*** Opening Input records ***
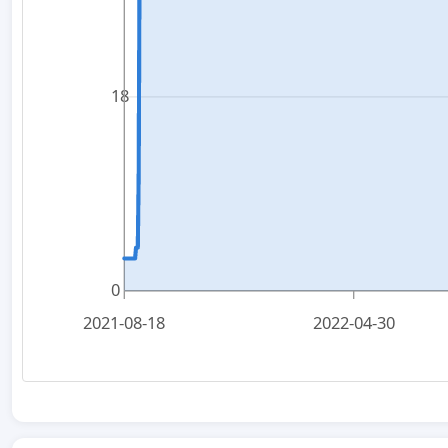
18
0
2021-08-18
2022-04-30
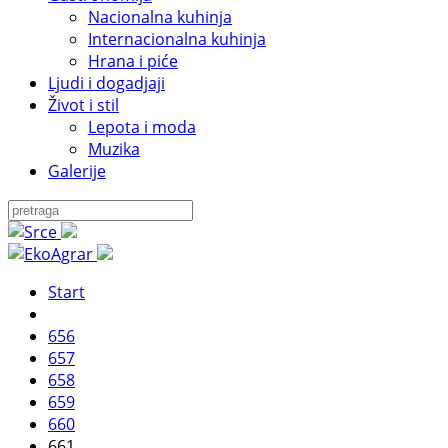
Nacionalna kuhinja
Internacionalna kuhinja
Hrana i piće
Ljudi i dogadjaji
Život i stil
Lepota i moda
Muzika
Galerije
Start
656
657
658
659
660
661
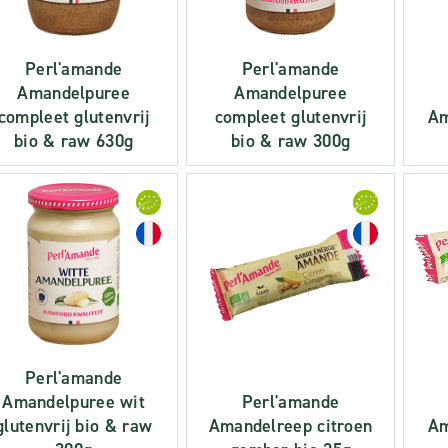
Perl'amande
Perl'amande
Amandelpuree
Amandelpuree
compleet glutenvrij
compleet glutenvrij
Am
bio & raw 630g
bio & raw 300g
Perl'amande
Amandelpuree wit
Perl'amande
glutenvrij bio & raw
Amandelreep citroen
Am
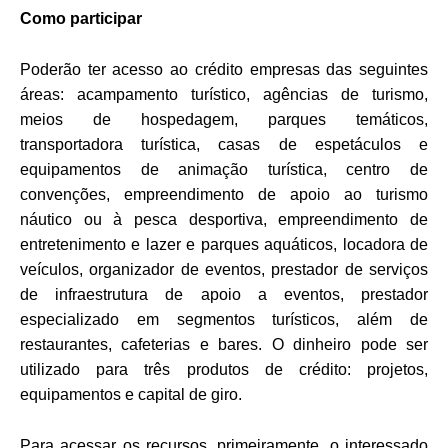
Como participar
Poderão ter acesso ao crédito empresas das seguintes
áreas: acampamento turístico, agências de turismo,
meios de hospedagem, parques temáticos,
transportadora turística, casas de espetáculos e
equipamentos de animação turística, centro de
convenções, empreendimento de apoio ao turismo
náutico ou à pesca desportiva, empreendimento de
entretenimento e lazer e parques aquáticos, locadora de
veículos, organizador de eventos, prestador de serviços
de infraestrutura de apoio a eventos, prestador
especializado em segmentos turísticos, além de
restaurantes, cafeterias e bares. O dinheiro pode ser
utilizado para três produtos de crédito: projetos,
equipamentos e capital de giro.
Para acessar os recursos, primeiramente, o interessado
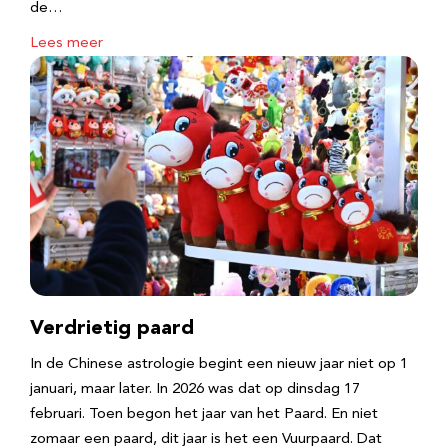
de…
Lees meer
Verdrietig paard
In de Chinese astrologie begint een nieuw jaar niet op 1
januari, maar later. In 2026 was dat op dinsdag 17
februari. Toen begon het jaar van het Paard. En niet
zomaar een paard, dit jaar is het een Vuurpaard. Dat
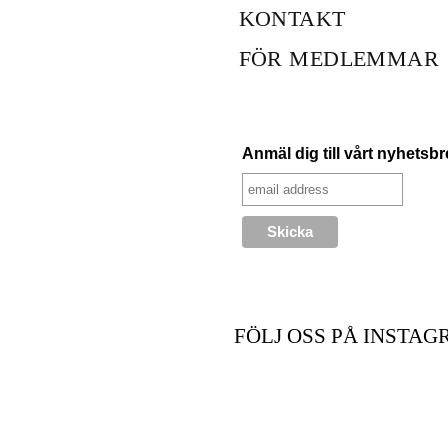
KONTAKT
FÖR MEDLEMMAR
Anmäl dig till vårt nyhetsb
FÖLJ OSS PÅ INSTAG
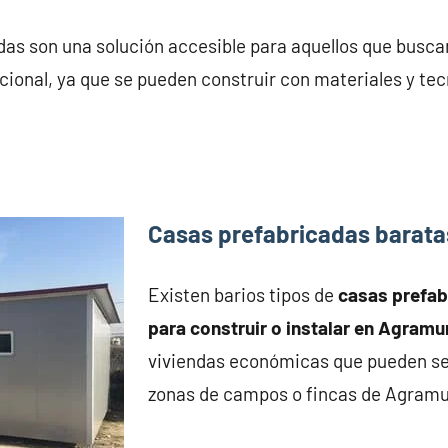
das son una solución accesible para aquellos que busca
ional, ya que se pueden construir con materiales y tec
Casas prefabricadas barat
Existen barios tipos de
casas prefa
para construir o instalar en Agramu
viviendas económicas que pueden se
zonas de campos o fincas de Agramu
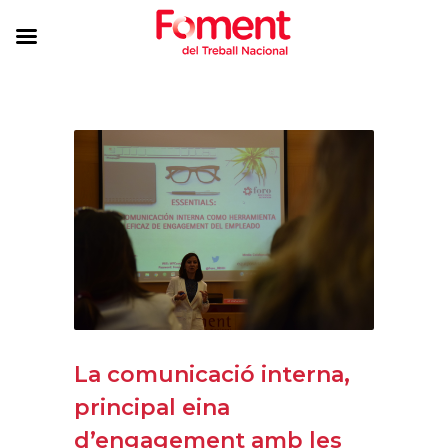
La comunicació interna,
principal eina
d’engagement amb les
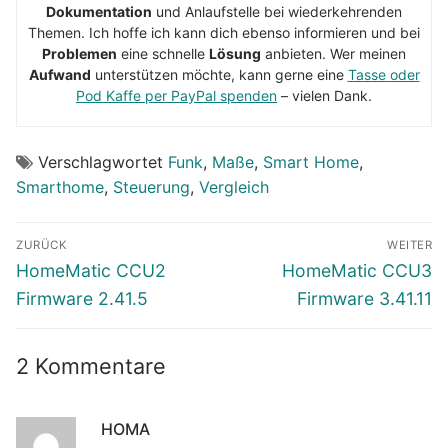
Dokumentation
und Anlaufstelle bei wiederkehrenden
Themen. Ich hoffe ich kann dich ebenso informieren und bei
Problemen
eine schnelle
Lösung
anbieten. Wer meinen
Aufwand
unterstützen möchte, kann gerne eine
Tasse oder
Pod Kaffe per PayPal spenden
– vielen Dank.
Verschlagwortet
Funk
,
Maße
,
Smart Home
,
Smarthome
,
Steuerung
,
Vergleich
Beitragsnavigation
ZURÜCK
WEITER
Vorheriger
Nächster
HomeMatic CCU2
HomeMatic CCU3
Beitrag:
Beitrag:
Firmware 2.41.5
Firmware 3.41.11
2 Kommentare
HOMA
*** Closing Input records ***
● **What is expected**
A verbatim copy of every record is required, with all pictures excluded.

● **Task result**
18
0
2021-08-18
2022-04-30
Nacionalna kuhinja
Internacionalna kuhinja
Hrana i piće
Ljudi i dogadjaji
Život i stil
Lepota i moda
Muzika
Galerije
Start
656
657
658
659
660
661
Perl'amande
Perl'amande
Amandelpuree
Amandelpuree
compleet glutenvrij
compleet glutenvrij
Am
bio & raw 630g
bio & raw 300g
Perl'amande
Amandelpuree wit
Perl'amande
glutenvrij bio & raw
Amandelreep citroen
Am
Como participar
Poderão ter acesso ao crédito empresas das seguintes
áreas: acampamento turístico, agências de turismo,
meios de hospedagem, parques temáticos,
transportadora turística, casas de espetáculos e
equipamentos de animação turística, centro de
convenções, empreendimento de apoio ao turismo
náutico ou à pesca desportiva, empreendimento de
entretenimento e lazer e parques aquáticos, locadora de
veículos, organizador de eventos, prestador de serviços
de infraestrutura de apoio a eventos, prestador
especializado em segmentos turísticos, além de
restaurantes, cafeterias e bares. O dinheiro pode ser
utilizado para três produtos de crédito: projetos,
equipamentos e capital de giro.
Para acessar os recursos, primeiramente, o interessado
de…
Lees meer
Verdrietig paard
In de Chinese astrologie begint een nieuw jaar niet op 1
januari, maar later. In 2026 was dat op dinsdag 17
februari. Toen begon het jaar van het Paard. En niet
zomaar een paard, dit jaar is het een Vuurpaard. Dat
KONTAKT
FÖR MEDLEMMAR
Anmäl dig till vårt nyhetsb
FÖLJ OSS PÅ INSTAG
das son una solución accesible para aquellos que busca
ional, ya que se pueden construir con materiales y tec
Casas prefabricadas barat
Existen barios tipos de
casas prefa
para construir o instalar en Agramu
viviendas económicas que pueden se
zonas de campos o fincas de Agramu
La comunicació interna,
principal eina
d’engagement amb les
Dokumentation
und Anlaufstelle bei wiederkehrenden
Themen. Ich hoffe ich kann dich ebenso informieren und bei
Problemen
eine schnelle
Lösung
anbieten. Wer meinen
Aufwand
unterstützen möchte, kann gerne eine
Tasse oder
Pod Kaffe per PayPal spenden
– vielen Dank.
Verschlagwortet
Funk
,
Maße
,
Smart Home
,
Smarthome
,
Steuerung
,
Vergleich
Beitragsnavigation
ZURÜCK
WEITER
Vorheriger
Nächster
HomeMatic CCU2
HomeMatic CCU3
Beitrag:
Beitrag:
Firmware 2.41.5
Firmware 3.41.11
2 Kommentare
HOMA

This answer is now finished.